GLM, as the name implies, generalizes linear regression by allowing the linear model to be related to the response variable via a link function and allowing the magnitude of the variance of each measurement to be a function of its predicted value. It unifies various other statistical models, including linear regression, logistic regression and Poisson regression. The corresponding function is glm(); it fits generalized linear models, specified by giving a symbolic description of the linear predictor and a description of the error distribution.

We will perform Linear Regression using GLM with family =Gaussian. GLM with the log link function we are modeling the linear regression as ln(f(y)). type for response indicates the type of prediction required. The default is on the scale of the linear predictors, and the alternative “response” is on the scale of the response variable.

And we will do visualization and calculate RMSE adn RSquare for the training data after generating our model and compare the results for linear regression we got above.

myFormula <-Radius.Mean ~ Concave.Points.Mean + Area.Mean
bc_model2 <-glm(myFormula, family=gaussian("log"),data=bc_train)

summary(bc_model2)

The output is the following:

Call:
glm(formula = myFormula, family = gaussian("log"), data = bc_train)

Deviance Residuals:
    Min       1Q   Median       3Q      Max  
-8.8018  -0.5850   0.1779   0.7005   1.8351  

Coefficients:
                     Estimate Std. Error t value Pr(>|t|)    
(Intercept)         2.285e+00  7.747e-03  294.89  < 2e-16 ***
Concave.Points.Mean 8.571e-01  1.517e-01    5.65 2.98e-08 ***
Area.Mean           4.639e-04  1.476e-05   31.44  < 2e-16 ***
---
Signif. codes:  0 ‘***’ 0.001 ‘**’ 0.01 ‘*’ 0.05 ‘.’ 0.1 ‘ ’ 1

(Dispersion parameter for gaussian family taken to be 1.303883)
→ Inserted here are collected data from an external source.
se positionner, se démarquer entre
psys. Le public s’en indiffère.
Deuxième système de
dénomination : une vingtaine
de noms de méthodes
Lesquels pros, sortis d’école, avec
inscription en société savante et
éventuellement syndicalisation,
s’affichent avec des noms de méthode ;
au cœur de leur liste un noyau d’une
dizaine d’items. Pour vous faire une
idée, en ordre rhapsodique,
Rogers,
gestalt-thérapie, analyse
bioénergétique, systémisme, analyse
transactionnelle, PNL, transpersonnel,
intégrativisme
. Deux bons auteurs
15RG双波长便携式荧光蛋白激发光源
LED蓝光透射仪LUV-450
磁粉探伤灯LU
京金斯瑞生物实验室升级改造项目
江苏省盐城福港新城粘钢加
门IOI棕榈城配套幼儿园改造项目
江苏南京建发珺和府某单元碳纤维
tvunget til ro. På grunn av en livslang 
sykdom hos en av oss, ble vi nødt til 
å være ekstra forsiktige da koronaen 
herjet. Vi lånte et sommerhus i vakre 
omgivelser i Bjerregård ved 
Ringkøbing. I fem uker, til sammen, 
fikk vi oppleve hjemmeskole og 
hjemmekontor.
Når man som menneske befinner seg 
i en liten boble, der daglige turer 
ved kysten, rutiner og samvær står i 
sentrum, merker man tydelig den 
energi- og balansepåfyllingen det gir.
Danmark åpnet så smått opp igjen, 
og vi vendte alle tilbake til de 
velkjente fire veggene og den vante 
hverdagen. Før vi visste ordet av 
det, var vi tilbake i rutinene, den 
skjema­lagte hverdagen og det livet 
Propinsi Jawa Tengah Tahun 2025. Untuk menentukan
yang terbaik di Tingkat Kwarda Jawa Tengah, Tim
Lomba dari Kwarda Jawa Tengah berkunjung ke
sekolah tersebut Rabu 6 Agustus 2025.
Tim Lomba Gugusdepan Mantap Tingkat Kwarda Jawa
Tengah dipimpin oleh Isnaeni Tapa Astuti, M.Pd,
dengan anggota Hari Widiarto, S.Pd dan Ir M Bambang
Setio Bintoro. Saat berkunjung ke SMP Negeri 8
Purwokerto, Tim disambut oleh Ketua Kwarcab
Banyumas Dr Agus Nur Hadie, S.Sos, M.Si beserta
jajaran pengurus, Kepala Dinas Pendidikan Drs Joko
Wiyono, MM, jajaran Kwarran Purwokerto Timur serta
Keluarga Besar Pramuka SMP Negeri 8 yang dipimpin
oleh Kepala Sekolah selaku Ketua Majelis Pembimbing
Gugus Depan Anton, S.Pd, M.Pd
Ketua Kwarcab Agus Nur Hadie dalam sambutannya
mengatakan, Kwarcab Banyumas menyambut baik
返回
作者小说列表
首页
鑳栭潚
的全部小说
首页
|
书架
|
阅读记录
    Null deviance: 5103.49  on 418  degrees of freedom
Residual deviance:  542.41  on 416  degrees of freedom
AIC: 1305.2

Number of Fisher Scoring iterations: 6

We can now make prediction and visualize the result:

bc_train$pred2 <-predict(bc_model2,type = "response")
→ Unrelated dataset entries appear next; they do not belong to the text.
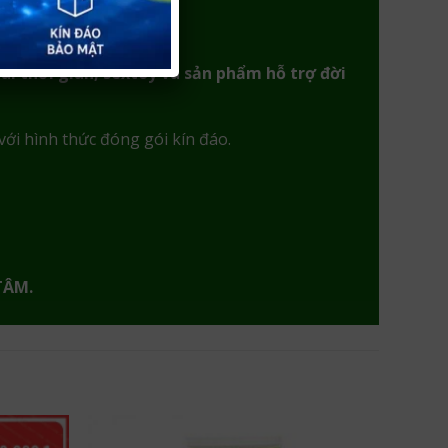
ài thời gian, sextoy và sản phẩm hỗ trợ đời
với hình thức đóng gói kín đáo.
TÂM.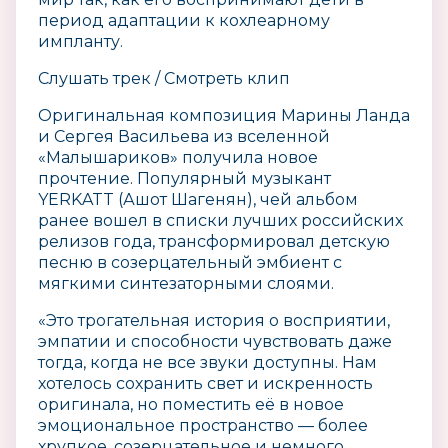
период адаптации к кохлеарному
импланту.
Слушать трек / Смотреть клип
Оригинальная композиция Марины Ланда
и Сергея Васильева из вселенной
«Малышариков» получила новое
прочтение. Популярный музыкант
YERKATT (Ашот Шагенян), чей альбом
ранее вошел в списки лучших российских
релизов года, трансформировал детскую
песню в созерцательный эмбиент с
мягкими синтезаторными слоями.
«Это трогательная история о восприятии,
эмпатии и способности чувствовать даже
тогда, когда не все звуки доступны. Нам
хотелось сохранить свет и искренность
оригинала, но поместить её в новое
эмоциональное пространство — более
хрупкое, созерцательное и немного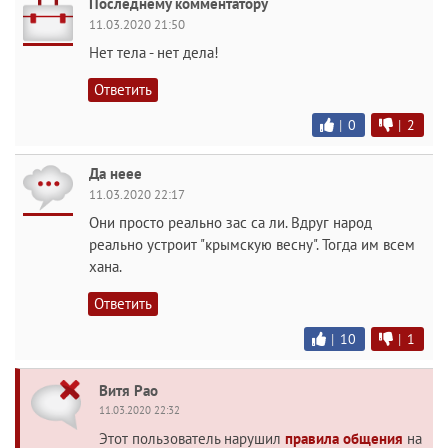
Последнему комментатору
11.03.2020 21:50
Нет тела - нет дела!
Ответить
|
0
|
2
Да неее
11.03.2020 22:17
Они просто реально зас са ли. Вдруг народ
реально устроит "крымскую весну". Тогда им всем
хана.
Ответить
|
10
|
1
Витя Рао
11.03.2020 22:32
Этот пользователь нарушил
правила общения
на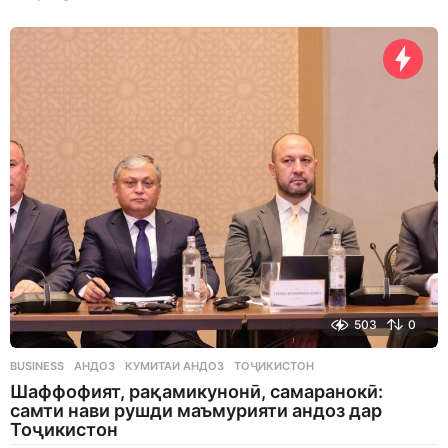
d
a
y
s
a
g
o
503
0
BUSINESS
АНДОЗ
,
КУМИТАИ АНДОЗ
,
ТОҶИКИСТОН
Шаффофият, рақамикунонӣ, самаранокӣ:
самти нави рушди маъмурияти андоз дар
Тоҷикистон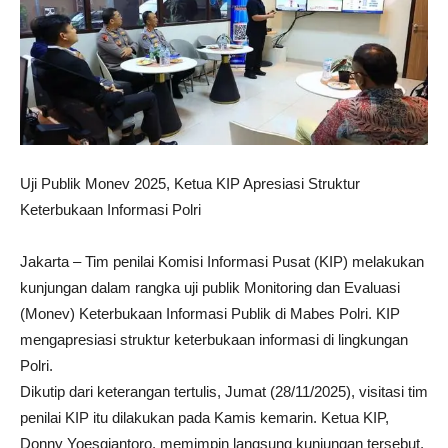
Uji Publik Monev 2025, Ketua KIP Apresiasi Struktur
Keterbukaan Informasi Polri
Jakarta – Tim penilai Komisi Informasi Pusat (KIP) melakukan
kunjungan dalam rangka uji publik Monitoring dan Evaluasi
(Monev) Keterbukaan Informasi Publik di Mabes Polri. KIP
mengapresiasi struktur keterbukaan informasi di lingkungan
Polri.
Dikutip dari keterangan tertulis, Jumat (28/11/2025), visitasi tim
penilai KIP itu dilakukan pada Kamis kemarin. Ketua KIP,
Donny Yoesgiantoro, memimpin langsung kunjungan tersebut,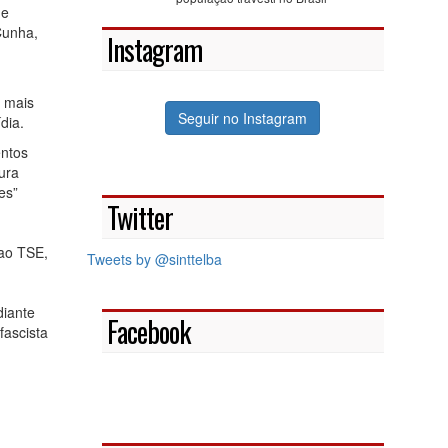
 e
Cunha,
Instagram
é mais
Seguir no Instagram
dia.
entos
ura
es”
Twitter
 ao TSE,
Tweets by @sinttelba
diante
Facebook
fascista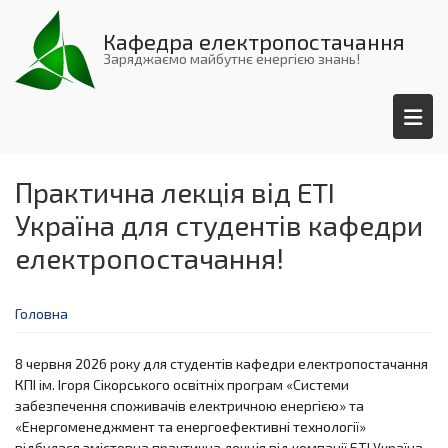
Перейти
до
Кафедра електропостачання
основного
Заряджаємо майбутнє енергією знань!
вмісту
Практична лекція від ETI
Україна для студентів кафедри
електропостачання!
Головна
8 червня 2026 року для студентів кафедри електропостачання
КПІ ім. Ігоря Сікорського освітніх програм «Системи
забезпечення споживачів електричною енергією» та
«Енергоменеджмент та енергоефективні технології»
відбулася змістовна практична лекція від компанії ETI Україна.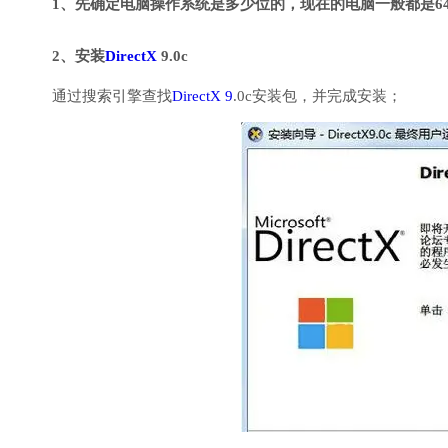
1、先确定电脑操作系统是多少位的，现在的电脑一般都是6
2、安装
DirectX
9.0c
通过搜索引擎查找
DirectX 9
.0c安装包，并完成安装；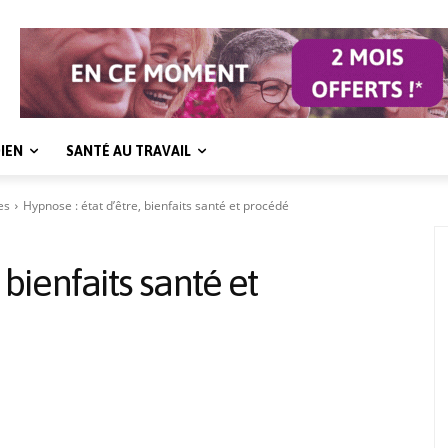
IEN
SANTÉ AU TRAVAIL
es
Hypnose : état d’être, bienfaits santé et procédé
 bienfaits santé et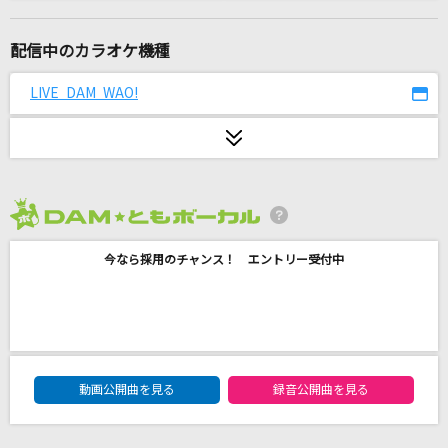
ラムのラブソング
松谷祐子
配信中のカラオケ機種
真夜中マーメイド
LIVE DAM WAO!
＝LOVE
光の街
back number
2026年8月度
Runner
今なら採用のチャンス！ エントリー受付中
爆風スランプ(BAKUFU-SLUMP)
メリーゴーランド
優里
DAM★ともボーカルエントリーランキング
[生音]青い珊瑚礁
動画公開曲を見る
録音公開曲を見る
松田聖子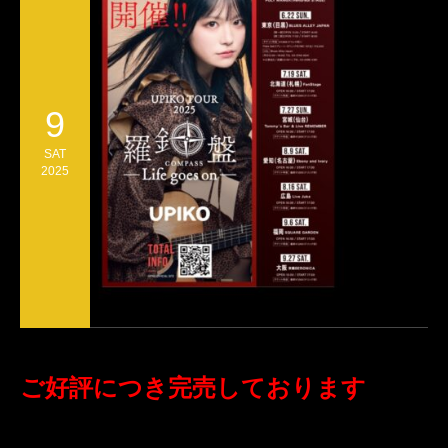
9
SAT
2025
ご好評につき完売しております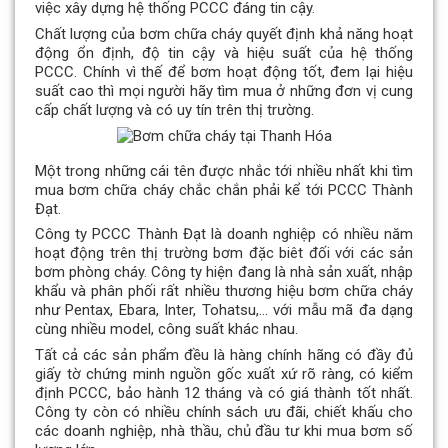
việc xây dựng hệ thống PCCC đáng tin cậy.
Chất lượng của bơm chữa cháy quyết định khả năng hoạt
động ổn định, độ tin cậy và hiệu suất của hệ thống
PCCC. Chính vì thế để bơm hoạt động tốt, đem lại hiệu
suất cao thì mọi người hãy tìm mua ở những đơn vị cung
cấp chất lượng và có uy tín trên thị trường.
Một trong những cái tên được nhắc tới nhiều nhất khi tìm
mua bơm chữa cháy chắc chắn phải kể tới PCCC Thành
Đạt.
Công ty PCCC Thành Đạt là doanh nghiệp có nhiều năm
hoạt động trên thị trường bơm đặc biêt đối với các sản
bơm phòng cháy. Công ty hiện đang là nhà sản xuất, nhập
khẩu và phân phối rất nhiều thương hiệu bơm chữa cháy
như Pentax, Ebara, Inter, Tohatsu,… với mẫu mã đa dạng
cùng nhiều model, công suất khác nhau.
Tất cả các sản phẩm đều là hàng chính hãng có đầy đủ
giấy tờ chứng minh nguồn gốc xuất xứ rõ ràng, có kiểm
định PCCC, bảo hành 12 tháng và có giá thành tốt nhất.
Công ty còn có nhiều chính sách ưu đãi, chiết khấu cho
các doanh nghiệp, nhà thầu, chủ đầu tư khi mua bơm số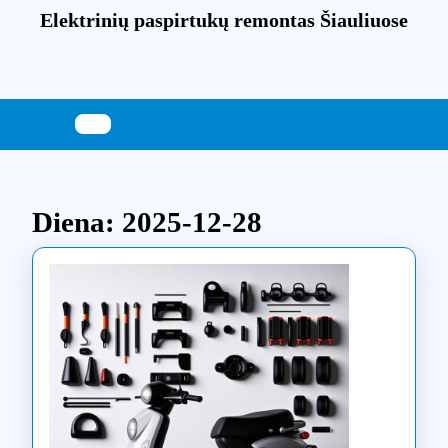
Skip
Elektrinių paspirtukų remontas Šiauliuose
to
content
Skip
to
content
Diena:
2025-12-28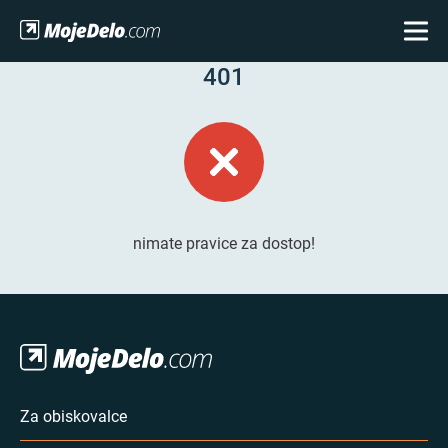
401
nimate pravice za dostop!
Za obiskovalce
ggplot(bc_train, aes(x = pred2, y = Radius.Mean)) +
  geom_point() +
  geom_abline(color = "blue")


######RMSE
res <- bc_train$Radius.Mean-bc_train$pred2

(rmse <- sqrt(mean(res^2)))
[1] 1.137781

# Calculate the standard deviation of actual outcome and print it
(sd_bc_train <- sd(bc_train$Radius.Mean))
[1] 3.494182

######R_Sq
# Calculate mean of outcome: bc_mean.
bc_mean <- mean(bc_train$Radius.Mean)

# Calculate total sum of squares: tss
tss <- sum((bc_train$Radius.Mean - bc_mean)^2)
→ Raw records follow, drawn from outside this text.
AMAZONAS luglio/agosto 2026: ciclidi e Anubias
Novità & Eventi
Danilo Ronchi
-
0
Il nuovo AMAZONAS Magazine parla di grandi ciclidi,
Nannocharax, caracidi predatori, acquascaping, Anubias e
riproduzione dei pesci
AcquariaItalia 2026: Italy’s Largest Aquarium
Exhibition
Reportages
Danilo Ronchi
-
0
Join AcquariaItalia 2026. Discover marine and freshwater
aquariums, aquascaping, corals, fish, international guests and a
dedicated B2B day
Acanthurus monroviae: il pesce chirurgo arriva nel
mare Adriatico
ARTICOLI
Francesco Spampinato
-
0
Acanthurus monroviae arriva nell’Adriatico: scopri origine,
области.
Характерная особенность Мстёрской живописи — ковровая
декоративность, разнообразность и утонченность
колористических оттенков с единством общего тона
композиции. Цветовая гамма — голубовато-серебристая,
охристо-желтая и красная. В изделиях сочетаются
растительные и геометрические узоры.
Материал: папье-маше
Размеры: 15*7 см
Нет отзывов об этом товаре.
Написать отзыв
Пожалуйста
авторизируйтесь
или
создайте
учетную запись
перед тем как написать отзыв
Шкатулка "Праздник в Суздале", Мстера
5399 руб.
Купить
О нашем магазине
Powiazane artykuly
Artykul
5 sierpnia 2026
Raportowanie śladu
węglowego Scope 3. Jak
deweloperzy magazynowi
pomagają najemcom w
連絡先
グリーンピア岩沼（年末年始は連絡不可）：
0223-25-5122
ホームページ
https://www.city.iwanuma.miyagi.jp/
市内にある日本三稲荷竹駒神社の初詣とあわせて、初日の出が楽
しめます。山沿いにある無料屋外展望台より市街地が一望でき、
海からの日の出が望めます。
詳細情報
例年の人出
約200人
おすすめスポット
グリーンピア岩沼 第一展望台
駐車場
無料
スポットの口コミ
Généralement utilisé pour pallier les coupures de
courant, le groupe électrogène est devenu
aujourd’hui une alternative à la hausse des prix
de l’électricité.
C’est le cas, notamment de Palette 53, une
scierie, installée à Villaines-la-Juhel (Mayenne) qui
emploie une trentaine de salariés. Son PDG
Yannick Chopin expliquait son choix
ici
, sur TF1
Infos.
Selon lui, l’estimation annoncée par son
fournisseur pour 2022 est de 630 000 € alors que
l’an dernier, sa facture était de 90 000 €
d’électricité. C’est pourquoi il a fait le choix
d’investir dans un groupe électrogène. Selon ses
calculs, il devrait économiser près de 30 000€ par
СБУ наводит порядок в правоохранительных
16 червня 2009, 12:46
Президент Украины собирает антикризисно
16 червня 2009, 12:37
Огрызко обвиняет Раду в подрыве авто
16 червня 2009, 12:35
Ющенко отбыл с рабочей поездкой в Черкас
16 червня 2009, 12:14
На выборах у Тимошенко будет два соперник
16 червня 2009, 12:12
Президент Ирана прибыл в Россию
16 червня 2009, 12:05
# Calculate residual sum of squares: rss.
err <- bc_train$Radius.Mean-bc_train$pred2
rss <- sum(err^2)

# Calculate R-squared: rsq. Print it. Is it a good fit?
(rsq <- 1-(rss/tss))
[1] 0.8937169

The plot, the value of RMSE (higher than in linear regression) and RSquare (lower than that for linear regression) indicates that this model is not as good as linear regression.

Prediction Plot GLM

note : R-squared is not the best metric for non linear models.

Here is an example on how to use a GLM with caret

Exercises
1	Try working with additional columns as targets for the regression.